A Nigéria enfrenta um paradoxo energético com impacto direto nas suas finanças públicas: num momento em que os preços internacionais do crude superam os 100 dólares por barril, o país deixou de arrecadar cerca de 3,4 mil milhões de dólares devido a falhas persistentes na produção. Este desfasamento entre preço e capacidade produtiva expõe fragilidades estruturais no setor petrolífero, ao mesmo tempo que pressiona o governo a acelerar alternativas estratégicas.
Os dados mostram que a produção tem ficado consistentemente abaixo das metas, com níveis em torno de 1,46 milhões de barris por dia, muito aquém dos cerca de 1,8 milhões previstos. Este défice traduz-se em milhões de barris não produzidos no primeiro trimestre, comprometendo receitas numa fase de mercado altamente favorável. Para investidores e analistas, trata-se de um sinal claro de risco operacional e de ineficiência na gestão de ativos energéticos.


Em contraste com este desempenho, o megaprojeto do gasoduto entre a Nigéria e Marrocos, avaliado em 25 mil milhões de dólares, ganha novo impulso como pilar de diversificação energética. Apoiado pela CEDEAO, o projeto pretende transportar até 30 mil milhões de metros cúbicos de gás por ano ao longo de cerca de 6.900 quilómetros, posicionando a África Ocidental como fornecedor estratégico para a Europa.
Do ponto de vista económico, esta mudança reflete uma tentativa de reposicionar a Nigéria num cenário energético em transformação, onde o gás natural assume crescente relevância como fonte de transição. No entanto, o investimento de longo prazo não elimina os desafios imediatos: a incapacidade de maximizar receitas petrolíferas num ciclo de preços elevados representa uma perda de oportunidade significativa para reforço de reservas cambiais e estabilidade macroeconómica.

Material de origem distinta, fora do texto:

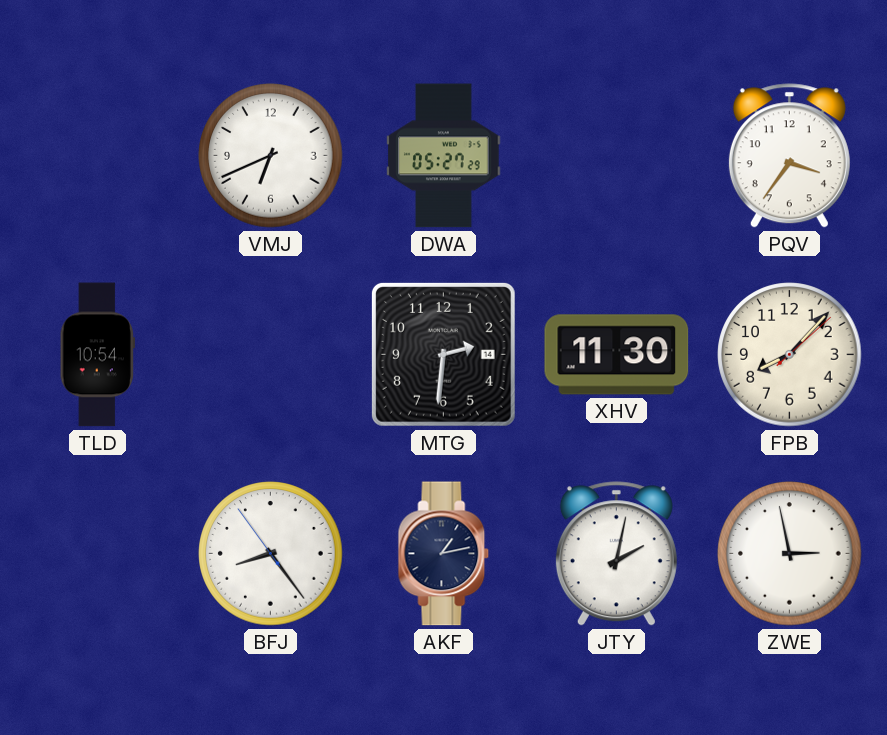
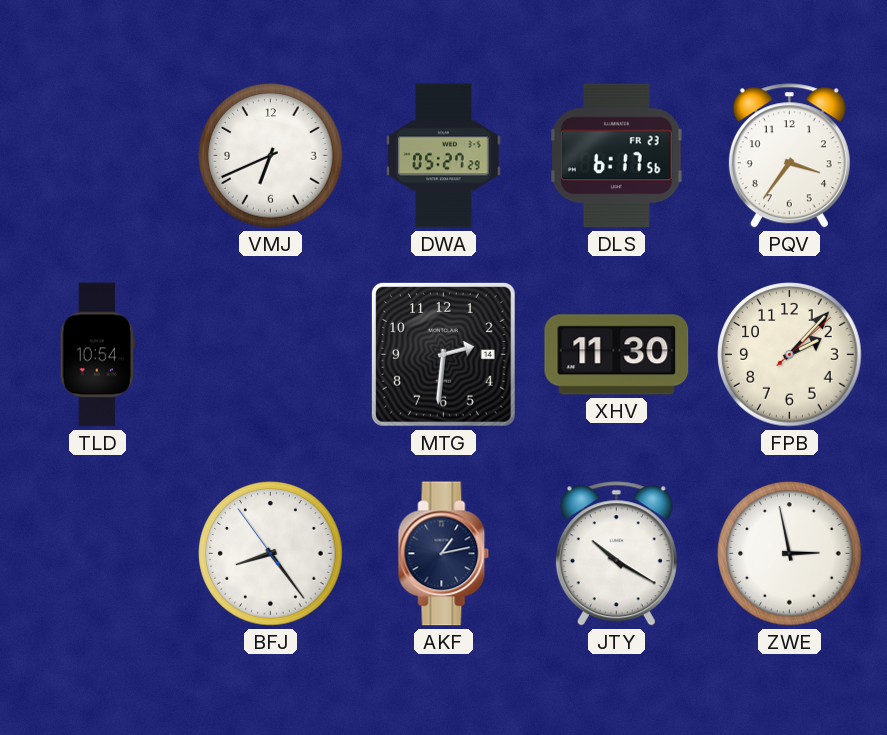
DLS: none -> 6:17
FPB: 8:07 -> 2:07
JTY: 2:02 -> 10:20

A médio e longo prazo, o sucesso do gasoduto poderá redefinir o papel regional da Nigéria e consolidar Mohammed VI e Bola Tinubu como protagonistas de uma nova arquitetura energética africana. Ainda assim, o país terá de resolver os seus constrangimentos produtivos no petróleo para equilibrar receitas de curto prazo com investimentos estratégicos, sob risco de continuar a perder valor num mercado global altamente competitivo.